A Song Halfway Begun, Not Halfway Finished
When too many furious March clouds hog the skies, we're sent reminders.
Reminders that there is beauty around the corner—if we pay attention. And Mark Wescott, 58, is one of those reminders.
You don't focus on the fact that Mark lost the middle of his face to a 10-year battle with skin cancer.
Or the scar on his twice-reconstructed face that reveals the 26 surgeries he's endured. Or that he's lost a full set of teeth to radiation.
Instead you see energy and joy, as he talks of his life as a young musical prodigy.
By 23, this Portland native, who now lives in Lake Oswego, had won five important competitions, including the Van Cliburn. He studied at Oberlin Conservatory and the Eastman School of Music.
"I was socially very shy," says Mark, "but personally very exuberant. My hobbies form the center of my passions."
He landed in New York and made the rounds. Life was good and he had some success, but he headed back to Portland around 1976; his mother had cancer.
With no manager, but a love for playing concert piano still the core of his life, he booked his tours himself and cared for his mother until she recovered.
"I played second-string symphonies," he says. "I had no representation; I hated being in that position."
But Mark's desire to play got him on the world stage. He played almost everywhere, from the Chicago Symphony to recording with London's Royal Philharmonic Orchestra.
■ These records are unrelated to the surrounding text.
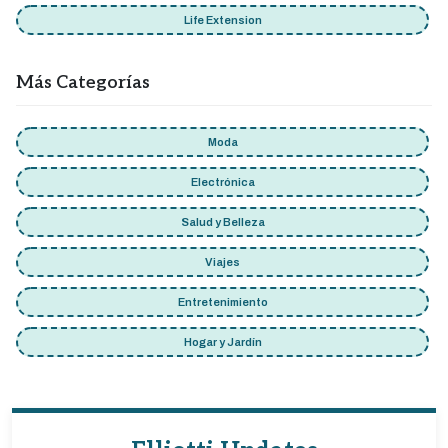
Life Extension
Más Categorías
Moda
Electrónica
Salud y Belleza
Viajes
Entretenimiento
Hogar y Jardín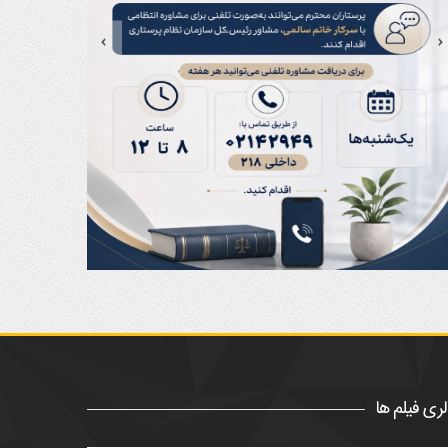
لری فیلم ها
By 1990 he had residences in New York and San Francisco but again, he moved back home. The art of music was his love, but the life of a concert pianist wore on him.
Then he found a patch on his nose. It was a basal cell carcinoma, but there was worse news—there was also a squamous cell growth, a potentially deadly skin cancer.
We can't imagine losing a good portion of a face. Mark shows photos of a cute boyish face pre-surgery.
Once, two weeks after radiation therapy, he performed in Vancouver, B.C., and Corvallis. He was so dehydrated his hands split and bled.
Three years later, as a result of the radiation, his teeth fell out.
"I found that to be very difficult," he says, the only sign of sorrow he will allow.
Mark is too busy. He lives with Kent Ballantyne, a recent widower. He is teaching privately here in L.O., and has written a book that has attracted the interest of a publisher.
"He's taken over my kitchen and my back yard," Kent says, referring to Marks's love of cooking and gardening.
Mark wants to develop house concerts—a la salon days with wonderful, entertaining music.
Facing cancer taught Mark there's nothing between him and the grave.
"My situation doesn't bother me so much. The beauty of life has increased 100-fold and I feel that way today."
Then he plays Debussy's "Clair de Lune." If you doubt there is beauty around the corner, Mark is proof you're wrong. Maestro comes to mind.